In deze uitspraak van de Rechtbank Den Haag, zittingsplaats Groningen, wordt het beroep van een Algerijnse asielzoeker beoordeeld. De eiser, die zich identificeert als Berber van de Kabyle stam, heeft op 30 oktober 2021 een aanvraag voor een verblijfsvergunning asiel ingediend. Deze aanvraag werd op 14 juli 2023 door de Staatssecretaris van Justitie en Veiligheid afgewezen als ongegrond. De rechtbank heeft op 4 oktober 2023 de zaak behandeld, waarbij zowel de gemachtigde van de eiser als die van de staatssecretaris aanwezig waren.
De rechtbank concludeert dat de afwijzing van de asielaanvraag terecht is. Eiser heeft problemen ondervonden in Algerije, die hij toeschrijft aan zijn etniciteit en atheïsme. De staatssecretaris heeft echter de geloofwaardigheid van de gestelde problemen betwist. De rechtbank oordeelt dat de staatssecretaris terecht heeft geconcludeerd dat de eiser niet kan worden aangemerkt als vluchteling in de zin van het Vluchtelingenverdrag. De rechtbank wijst erop dat eiser tegenstrijdige verklaringen heeft afgelegd over zijn etniciteit en de problemen die hij heeft ervaren.

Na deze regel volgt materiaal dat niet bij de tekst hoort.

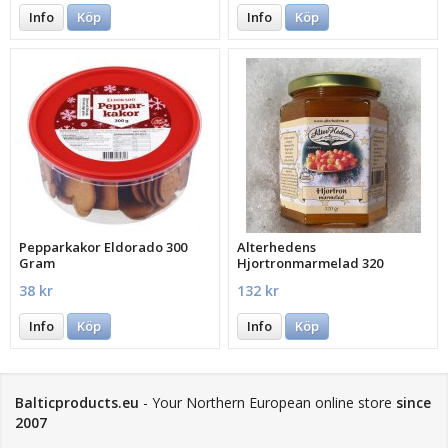
Info
Köp
Info
Köp
Pepparkakor Eldorado 300
Alterhedens
Gram
Hjortronmarmelad 320
Gramm 70% frukt
38 kr
132 kr
Info
Köp
Info
Köp
Balticproducts.eu
- Your Northern European online store
since
2007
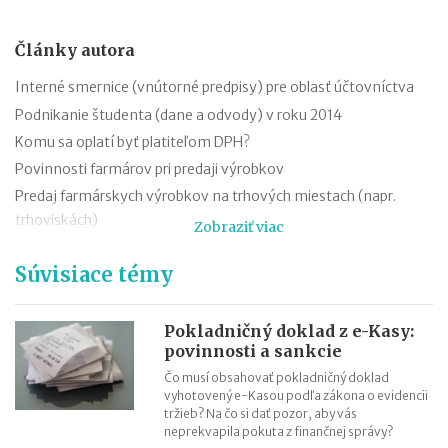
Články autora
Interné smernice (vnútorné predpisy) pre oblasť účtovníctva
Podnikanie študenta (dane a odvody) v roku 2014
Komu sa oplatí byť platiteľom DPH?
Povinnosti farmárov pri predaji výrobkov
Predaj farmárskych výrobkov na trhových miestach (napr.
trhoviskách)
Zobraziť viac
Počet podnikateľov na Slovensku v rokoch 2012 - 2014
Súvisiace témy
Sadzby dane z príjmov v SR v rokoch 2012 – 2014
Pokladničný doklad z e-Kasy:
povinnosti a sankcie
Čo musí obsahovať pokladničný doklad
vyhotovený e-Kasou podľa zákona o evidencii
tržieb? Na čo si dať pozor, aby vás
neprekvapila pokuta z finančnej správy?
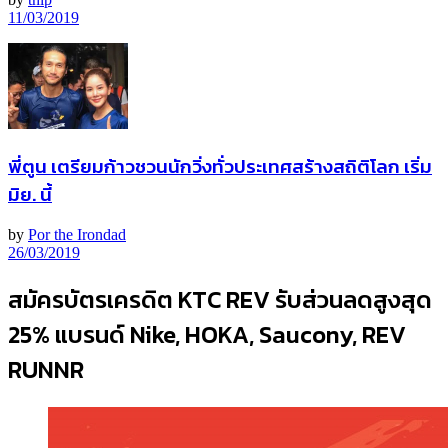
11/03/2019
พี่ตูน เตรียมก้าวชวนนักวิ่งทั่วประเทศสร้างสถิติโลก เริ่ม
มิย. นี้
by
Por the Irondad
26/03/2019
สมัครบัตรเครดิต KTC REV รับส่วนลดสูงสุด
25% แบรนด์ Nike, HOKA, Saucony, REV
RUNNR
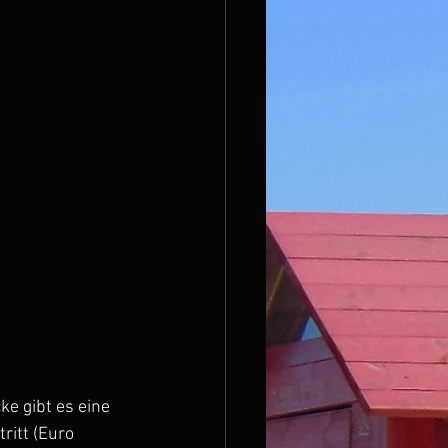
e gibt es eine 
ritt (Euro 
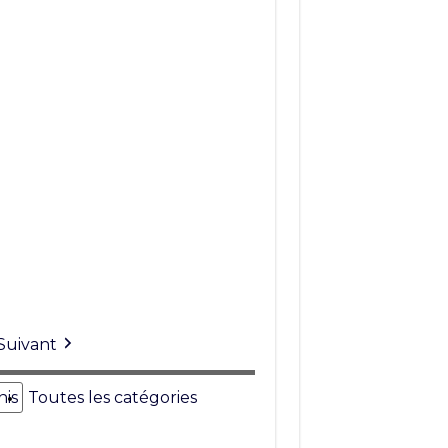
Suivant
nis
Toutes les catégories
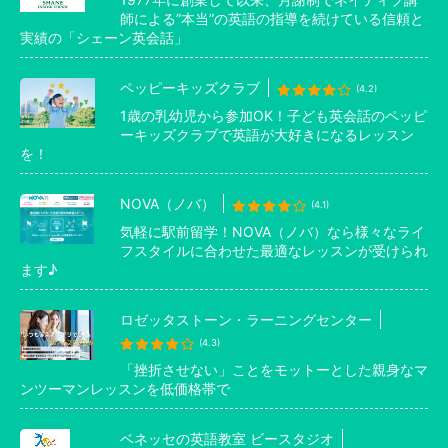
師による”本当”の英語の指導を続けている信頼と
実績の「シェーン英会話」
ペッピーキッズクラブ
(4.2)
1歳の乳幼児から参加OK！子ども英会話のペッピ
ーキッズクラブで英語が大好きになるレッスン
を！
NOVA（ノバ）
(4.1)
気軽に駅前留学！NOVA（ノバ）なら様々なライ
フスタイルに合わせた最適なレッスンが受けられ
ます♪
ロゼッタストーン・ラーニングセンター
(4.3)
「挫折させない」ことをモットーとした親身なマ
ンツーマンレッスンを低価格帯で
ベネッセの英語教室 ビースタジオ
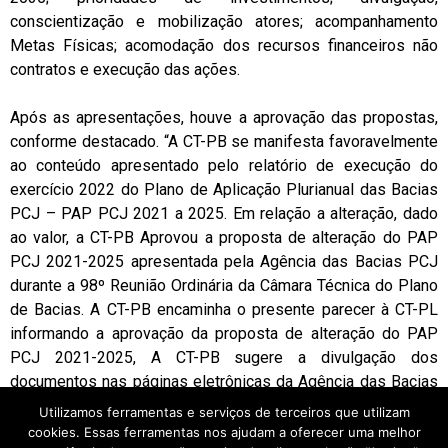
conscientização e mobilização atores; acompanhamento
Metas Físicas; acomodação dos recursos financeiros não
contratos e execução das ações.
Após as apresentações, houve a aprovação das propostas,
conforme destacado. “A CT-PB se manifesta favoravelmente
ao conteúdo apresentado pelo relatório de execução do
exercício 2022 do Plano de Aplicação Plurianual das Bacias
PCJ – PAP PCJ 2021 a 2025. Em relação a alteração, dado
ao valor, a CT-PB Aprovou a proposta de alteração do PAP
PCJ 2021-2025 apresentada pela Agência das Bacias PCJ
durante a 98º Reunião Ordinária da Câmara Técnica do Plano
de Bacias. A CT-PB encaminha o presente parecer à CT-PL
informando a aprovação da proposta de alteração do PAP
PCJ 2021-2025, A CT-PB sugere a divulgação dos
documentos nas páginas eletrônicas da Agência das Bacias
PCJ e dos Comitês PCJ conforme Artº 2 da Deliberação
Utilizamos ferramentas e serviços de terceiros que utilizam
417/2022”. 03/03/2023 09:00 CT-PL: 88ª Reunião Ordinária
cookies. Essas ferramentas nos ajudam a oferecer uma melhor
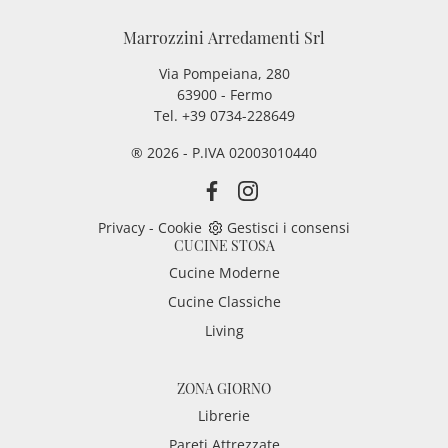
Marrozzini Arredamenti Srl
Via Pompeiana, 280
63900 - Fermo
Tel. +39 0734-228649
® 2026 - P.IVA 02003010440
Privacy
-
Cookie
Gestisci i consensi
CUCINE STOSA
Cucine Moderne
Cucine Classiche
Living
ZONA GIORNO
Librerie
Pareti Attrezzate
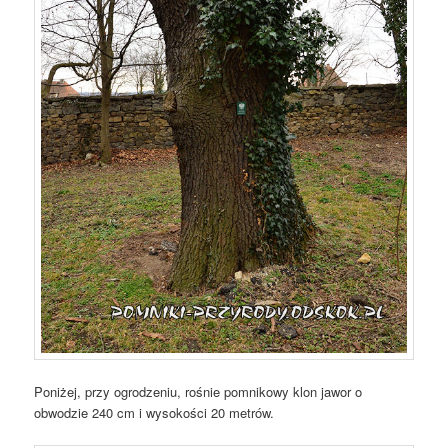
Poniżej, przy ogrodzeniu, rośnie pomnikowy klon jawor o
obwodzie 240 cm i wysokości 20 metrów.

De rechtbank stelt vast dat eiser onvoldoende bewijs heeft geleverd om zijn vrees voor vervolging op basis van zijn etniciteit en atheïsme te onderbouwen. De rechtbank concludeert dat de staatssecretaris niet ten onrechte heeft geoordeeld dat er geen reëel risico bestaat voor eiser bij terugkeer naar Algerije. De rechtbank verklaart het beroep ongegrond, wat betekent dat de eiser geen gelijk krijgt in zijn verzoek om asiel.